What this task involves: Copy out all of the entries exactly as they appear.

________________________

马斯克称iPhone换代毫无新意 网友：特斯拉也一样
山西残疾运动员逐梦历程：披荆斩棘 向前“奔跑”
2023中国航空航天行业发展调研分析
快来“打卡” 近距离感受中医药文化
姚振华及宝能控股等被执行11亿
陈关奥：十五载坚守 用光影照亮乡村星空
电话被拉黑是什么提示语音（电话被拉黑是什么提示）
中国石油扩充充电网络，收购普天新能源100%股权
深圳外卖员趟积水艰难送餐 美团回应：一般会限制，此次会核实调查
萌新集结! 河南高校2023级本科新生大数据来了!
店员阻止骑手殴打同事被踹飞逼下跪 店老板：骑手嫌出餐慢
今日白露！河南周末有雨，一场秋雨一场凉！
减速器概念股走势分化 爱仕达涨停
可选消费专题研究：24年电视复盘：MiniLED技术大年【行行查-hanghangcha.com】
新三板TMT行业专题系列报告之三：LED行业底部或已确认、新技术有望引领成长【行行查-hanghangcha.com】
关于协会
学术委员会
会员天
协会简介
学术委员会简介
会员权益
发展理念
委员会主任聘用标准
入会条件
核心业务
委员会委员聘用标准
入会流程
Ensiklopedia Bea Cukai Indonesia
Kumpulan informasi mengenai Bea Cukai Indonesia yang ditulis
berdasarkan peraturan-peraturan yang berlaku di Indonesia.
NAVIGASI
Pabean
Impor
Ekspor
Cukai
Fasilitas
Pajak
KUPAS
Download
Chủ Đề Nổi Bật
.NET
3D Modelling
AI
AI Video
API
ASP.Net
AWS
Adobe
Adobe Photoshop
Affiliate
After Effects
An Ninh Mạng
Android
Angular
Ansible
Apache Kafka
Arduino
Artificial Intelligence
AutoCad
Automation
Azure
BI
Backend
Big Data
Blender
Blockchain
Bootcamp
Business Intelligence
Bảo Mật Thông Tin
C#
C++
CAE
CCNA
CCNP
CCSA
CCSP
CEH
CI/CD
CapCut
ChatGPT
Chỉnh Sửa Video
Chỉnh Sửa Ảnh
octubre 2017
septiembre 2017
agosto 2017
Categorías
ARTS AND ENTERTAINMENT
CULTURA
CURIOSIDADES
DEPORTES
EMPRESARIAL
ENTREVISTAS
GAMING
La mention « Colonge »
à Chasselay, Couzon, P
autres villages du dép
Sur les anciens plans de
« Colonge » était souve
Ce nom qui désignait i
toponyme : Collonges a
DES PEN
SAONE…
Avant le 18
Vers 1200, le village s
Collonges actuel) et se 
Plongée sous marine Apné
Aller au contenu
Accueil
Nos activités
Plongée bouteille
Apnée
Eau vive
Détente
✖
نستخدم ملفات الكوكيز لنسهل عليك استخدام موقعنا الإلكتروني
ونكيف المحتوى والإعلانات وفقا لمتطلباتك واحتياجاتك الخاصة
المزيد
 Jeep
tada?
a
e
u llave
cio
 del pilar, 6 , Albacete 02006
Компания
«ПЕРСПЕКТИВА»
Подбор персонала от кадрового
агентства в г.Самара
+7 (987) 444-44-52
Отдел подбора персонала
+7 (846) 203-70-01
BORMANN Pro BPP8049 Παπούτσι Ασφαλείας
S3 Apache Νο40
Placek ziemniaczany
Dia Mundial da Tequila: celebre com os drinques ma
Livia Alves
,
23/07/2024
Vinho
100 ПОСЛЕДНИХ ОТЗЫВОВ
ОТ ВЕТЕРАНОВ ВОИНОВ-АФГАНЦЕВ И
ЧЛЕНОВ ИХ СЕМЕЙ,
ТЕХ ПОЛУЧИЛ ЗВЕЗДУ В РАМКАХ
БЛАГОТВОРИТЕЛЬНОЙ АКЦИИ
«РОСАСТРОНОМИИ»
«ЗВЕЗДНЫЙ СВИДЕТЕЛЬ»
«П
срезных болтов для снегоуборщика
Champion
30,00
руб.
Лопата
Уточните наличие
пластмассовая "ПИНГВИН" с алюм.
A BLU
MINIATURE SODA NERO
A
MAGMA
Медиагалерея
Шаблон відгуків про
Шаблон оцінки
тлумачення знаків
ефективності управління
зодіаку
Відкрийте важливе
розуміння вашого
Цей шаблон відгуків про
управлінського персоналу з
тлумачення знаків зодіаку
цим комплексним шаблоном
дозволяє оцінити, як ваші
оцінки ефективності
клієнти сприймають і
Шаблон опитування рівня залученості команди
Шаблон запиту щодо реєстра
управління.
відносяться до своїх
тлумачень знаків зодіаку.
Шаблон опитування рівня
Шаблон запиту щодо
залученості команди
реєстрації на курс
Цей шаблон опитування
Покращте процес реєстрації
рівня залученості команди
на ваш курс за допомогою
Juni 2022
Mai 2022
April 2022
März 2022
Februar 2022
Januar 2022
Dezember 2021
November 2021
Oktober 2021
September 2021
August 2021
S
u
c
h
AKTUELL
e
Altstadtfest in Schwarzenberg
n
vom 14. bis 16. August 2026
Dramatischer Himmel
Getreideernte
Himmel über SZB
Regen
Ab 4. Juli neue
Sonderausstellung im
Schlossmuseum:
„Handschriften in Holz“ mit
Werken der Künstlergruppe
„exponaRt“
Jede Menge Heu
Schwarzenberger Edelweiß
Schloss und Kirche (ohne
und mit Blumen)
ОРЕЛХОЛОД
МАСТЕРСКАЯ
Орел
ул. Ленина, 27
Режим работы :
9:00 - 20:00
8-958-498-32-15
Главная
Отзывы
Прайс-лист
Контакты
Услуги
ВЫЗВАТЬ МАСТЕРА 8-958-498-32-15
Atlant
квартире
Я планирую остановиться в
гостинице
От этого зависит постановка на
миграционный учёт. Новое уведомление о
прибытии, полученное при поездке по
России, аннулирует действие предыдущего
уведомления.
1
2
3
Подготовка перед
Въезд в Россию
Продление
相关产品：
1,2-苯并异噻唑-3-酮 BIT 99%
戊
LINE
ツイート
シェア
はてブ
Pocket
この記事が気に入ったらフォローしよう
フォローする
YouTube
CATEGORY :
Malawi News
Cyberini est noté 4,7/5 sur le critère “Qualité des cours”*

________________________

Solution:
马斯克称iPhone换代毫无新意 网友：特斯拉也一样
山西残疾运动员逐梦历程：披荆斩棘 向前“奔跑”
2023中国航空航天行业发展调研分析
快来“打卡” 近距离感受中医药文化
姚振华及宝能控股等被执行11亿
陈关奥：十五载坚守 用光影照亮乡村星空
电话被拉黑是什么提示语音（电话被拉黑是什么提示）
中国石油扩充充电网络，收购普天新能源100%股权
深圳外卖员趟积水艰难送餐 美团回应：一般会限制，此次会核实调查
萌新集结! 河南高校2023级本科新生大数据来了!
店员阻止骑手殴打同事被踹飞逼下跪 店老板：骑手嫌出餐慢
今日白露！河南周末有雨，一场秋雨一场凉！
减速器概念股走势分化 爱仕达涨停
可选消费专题研究：24年电视复盘：MiniLED技术大年【行行查-hanghangcha.com】
新三板TMT行业专题系列报告之三：LED行业底部或已确认、新技术有望引领成长【行行查-hanghangcha.com】
关于协会
学术委员会
会员天
协会简介
学术委员会简介
会员权益
发展理念
委员会主任聘用标准
入会条件
核心业务
委员会委员聘用标准
入会流程
Ensiklopedia Bea Cukai Indonesia
Kumpulan informasi mengenai Bea Cukai Indonesia yang ditulis
berdasarkan peraturan-peraturan yang berlaku di Indonesia.
NAVIGASI
Pabean
Impor
Ekspor
Cukai
Fasilitas
Pajak
KUPAS
Download
Chủ Đề Nổi Bật
.NET
3D Modelling
AI
AI Video
API
ASP.Net
AWS
Adobe
Adobe Photoshop
Affiliate
After Effects
An Ninh Mạng
Android
Angular
Ansible
Apache Kafka
Arduino
Artificial Intelligence
AutoCad
Automation
Azure
BI
Backend
Big Data
Blender
Blockchain
Bootcamp
Business Intelligence
Bảo Mật Thông Tin
C#
C++
CAE
CCNA
CCNP
CCSA
CCSP
CEH
CI/CD
CapCut
ChatGPT
Chỉnh Sửa Video
Chỉnh Sửa Ảnh
octubre 2017
septiembre 2017
agosto 2017
Categorías
ARTS AND ENTERTAINMENT
CULTURA
CURIOSIDADES
DEPORTES
EMPRESARIAL
ENTREVISTAS
GAMING
La mention « Colonge »
à Chasselay, Couzon, P
autres villages du dép
Sur les anciens plans de
« Colonge » était souve
Ce nom qui désignait i
toponyme : Collonges a
DES PEN
SAONE…
Avant le 18
Vers 1200, le village s
Collonges actuel) et se 
Plongée sous marine Apné
Aller au contenu
Accueil
Nos activités
Plongée bouteille
Apnée
Eau vive
Détente
✖
نستخدم ملفات الكوكيز لنسهل عليك استخدام موقعنا الإلكتروني
ونكيف المحتوى والإعلانات وفقا لمتطلباتك واحتياجاتك الخاصة
المزيد
 Jeep
tada?
a
e
u llave
cio
 del pilar, 6 , Albacete 02006
Компания
«ПЕРСПЕКТИВА»
Подбор персонала от кадрового
агентства в г.Самара
+7 (987) 444-44-52
Отдел подбора персонала
+7 (846) 203-70-01
BORMANN Pro BPP8049 Παπούτσι Ασφαλείας
S3 Apache Νο40
Placek ziemniaczany
Dia Mundial da Tequila: celebre com os drinques ma
Livia Alves
,
23/07/2024
Vinho
100 ПОСЛЕДНИХ ОТЗЫВОВ
ОТ ВЕТЕРАНОВ ВОИНОВ-АФГАНЦЕВ И
ЧЛЕНОВ ИХ СЕМЕЙ,
ТЕХ ПОЛУЧИЛ ЗВЕЗДУ В РАМКАХ
БЛАГОТВОРИТЕЛЬНОЙ АКЦИИ
«РОСАСТРОНОМИИ»
«ЗВЕЗДНЫЙ СВИДЕТЕЛЬ»
«П
срезных болтов для снегоуборщика
Champion
30,00
руб.
Лопата
Уточните наличие
пластмассовая "ПИНГВИН" с алюм.
A BLU
MINIATURE SODA NERO
A
MAGMA
Медиагалерея
Шаблон відгуків про
Шаблон оцінки
тлумачення знаків
ефективності управління
зодіаку
Відкрийте важливе
розуміння вашого
Цей шаблон відгуків про
управлінського персоналу з
тлумачення знаків зодіаку
цим комплексним шаблоном
дозволяє оцінити, як ваші
оцінки ефективності
клієнти сприймають і
Шаблон опитування рівня залученості команди
Шаблон запиту щодо реєстра
управління.
відносяться до своїх
тлумачень знаків зодіаку.
Шаблон опитування рівня
Шаблон запиту щодо
залученості команди
реєстрації на курс
Цей шаблон опитування
Покращте процес реєстрації
рівня залученості команди
на ваш курс за допомогою
Juni 2022
Mai 2022
April 2022
März 2022
Februar 2022
Januar 2022
Dezember 2021
November 2021
Oktober 2021
September 2021
August 2021
S
u
c
h
AKTUELL
e
Altstadtfest in Schwarzenberg
n
vom 14. bis 16. August 2026
Dramatischer Himmel
Getreideernte
Himmel über SZB
Regen
Ab 4. Juli neue
Sonderausstellung im
Schlossmuseum:
„Handschriften in Holz“ mit
Werken der Künstlergruppe
„exponaRt“
Jede Menge Heu
Schwarzenberger Edelweiß
Schloss und Kirche (ohne
und mit Blumen)
ОРЕЛХОЛОД
МАСТЕРСКАЯ
Орел
ул. Ленина, 27
Режим работы :
9:00 - 20:00
8-958-498-32-15
Главная
Отзывы
Прайс-лист
Контакты
Услуги
ВЫЗВАТЬ МАСТЕРА 8-958-498-32-15
Atlant
квартире
Я планирую остановиться в
гостинице
От этого зависит постановка на
миграционный учёт. Новое уведомление о
прибытии, полученное при поездке по
России, аннулирует действие предыдущего
уведомления.
1
2
3
Подготовка перед
Въезд в Россию
Продление
相关产品：
1,2-苯并异噻唑-3-酮 BIT 99%
戊
LINE
ツイート
シェア
はてブ
Pocket
この記事が気に入ったらフォローしよう
フォローする
YouTube
CATEGORY :
Malawi News
Cyberini est noté 4,7/5 sur le critère “Qualité des cours”*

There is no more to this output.